Continuing its foray into Europe’s student accommodation sector, The Carlyle Group has bought the former headquarters of The Rotterdam Social Insurance Bank with a view to converting it into a 250 room ‘student hotel’.

Washington DC-based The Carlyle Group has purchased an office building in the Dutch city of Rotterdam with the aim of converting its use to student accommodation as it continues to its expansion into the sector.

The firm said today it had bought The Rotterdam Social Insurance Bank with the intention of converting the building into a ‘student hotel’ capable of providing 250 rooms. No price was disclosed, but PERE understands that the total cost of acquiring the site and developing it would be approximately €18 million.

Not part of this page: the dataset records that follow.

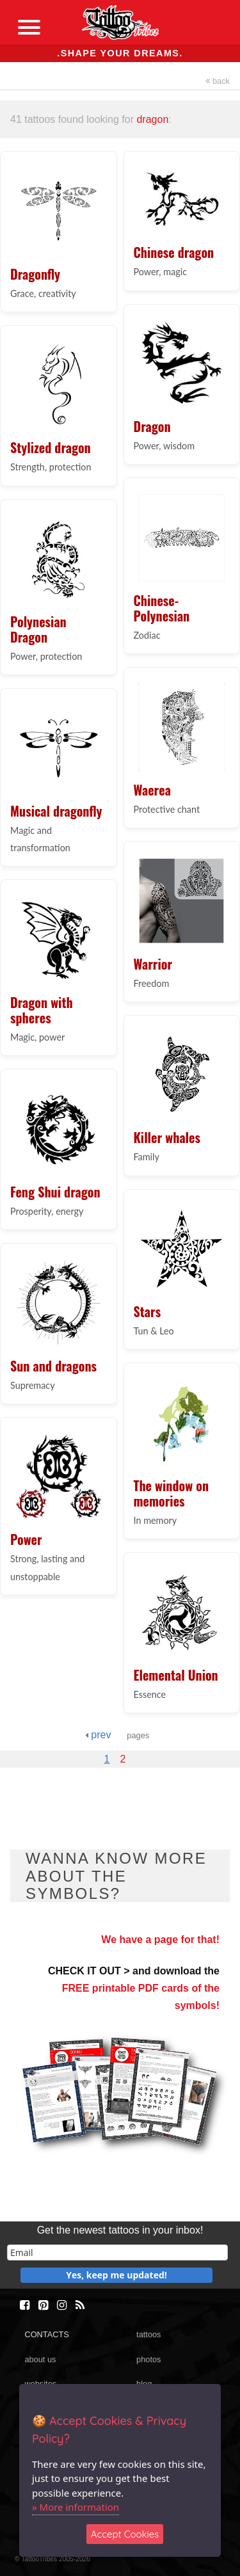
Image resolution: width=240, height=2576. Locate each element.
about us (40, 2359)
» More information (75, 2506)
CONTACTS (46, 2334)
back (217, 81)
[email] (117, 2252)
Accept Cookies (125, 2534)
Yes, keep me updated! (116, 2275)
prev (98, 1734)
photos (148, 2359)
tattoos (148, 2334)
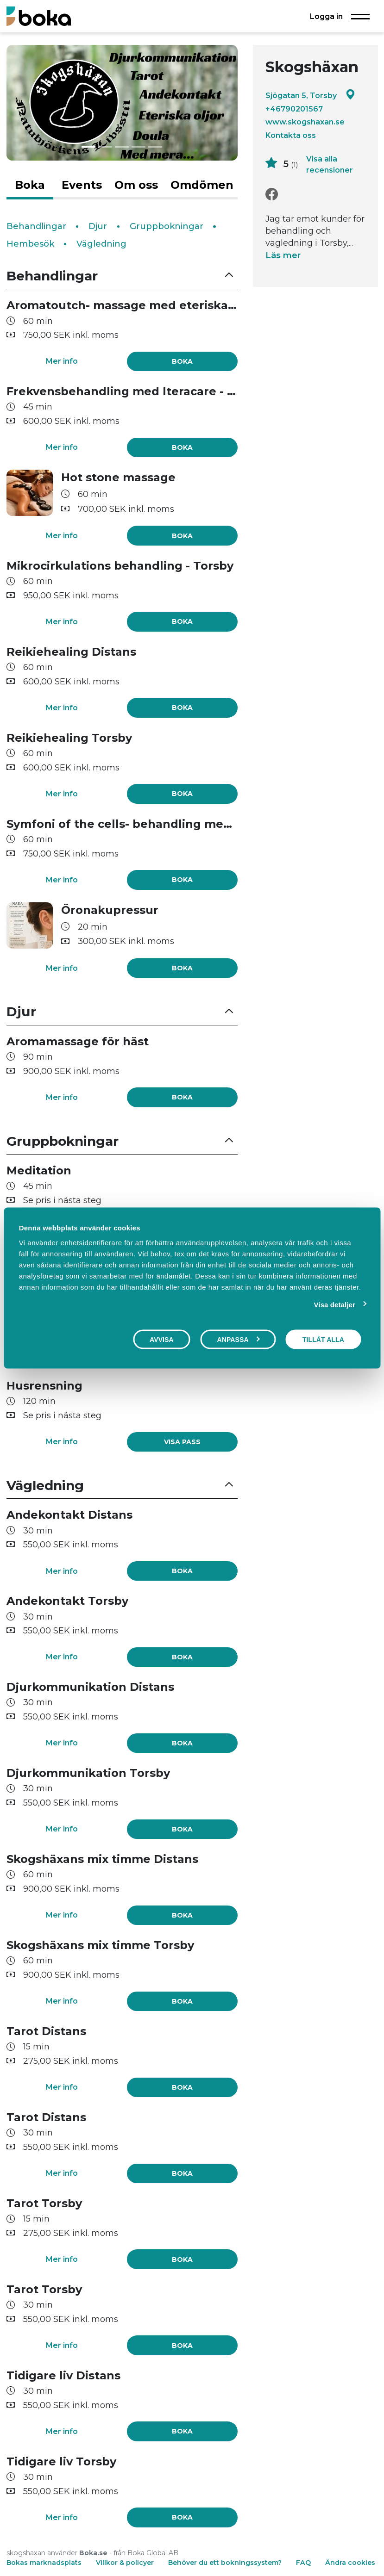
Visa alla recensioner (329, 164)
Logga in (326, 16)
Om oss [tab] (136, 185)
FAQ (304, 2562)
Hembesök (30, 244)
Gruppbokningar (166, 226)
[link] (182, 1442)
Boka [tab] (30, 185)
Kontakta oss (290, 135)
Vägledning (101, 244)
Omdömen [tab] (201, 185)
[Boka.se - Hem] (38, 16)
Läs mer (283, 255)
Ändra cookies (350, 2562)
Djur (97, 226)
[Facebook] (271, 194)
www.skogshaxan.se (305, 121)
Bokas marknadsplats (44, 2562)
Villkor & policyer (125, 2562)
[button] (122, 276)
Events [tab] (82, 185)
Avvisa (162, 1339)
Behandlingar (36, 226)
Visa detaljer (334, 1305)
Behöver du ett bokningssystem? (225, 2562)
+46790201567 (294, 108)
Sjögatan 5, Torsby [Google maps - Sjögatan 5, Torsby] (310, 95)
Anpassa (238, 1339)
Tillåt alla (323, 1339)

The office was another acquisition made on behalf it Carlyle’s Carlyle European Real Estate Partners III (CEREP III) opportunity fund, which closed on €2.2 billion in June 2008.

The Rotterdam scheme is still subject to planning approval but it is hoped the scheme could be ready in time for the start of the 2012 academic year.

The accommodation with form part of Carlyle’s student accommodation joint venture with the MacGregor family, a private investor, called City Living.

 The JV now currently has five schemes from which it hopes to provide more than 1500 rooms by 2013 and 5,000 beds in the Benelux region during the forthcoming five years. This is in addition to its London student accommodation platform which has a target of 4,000 beds in the next three years.

Carlyle has made an increasing number of investments outside of its traditionally core markets of the UK and France of late. In an interview with PERE, published in this month’s magazine, managing director of Europe for Carlyle, Robert Hodges, said CEREP III still had about €500 million to spend from the fund and that the capital would be deployed into a variety of other European markets and sectors.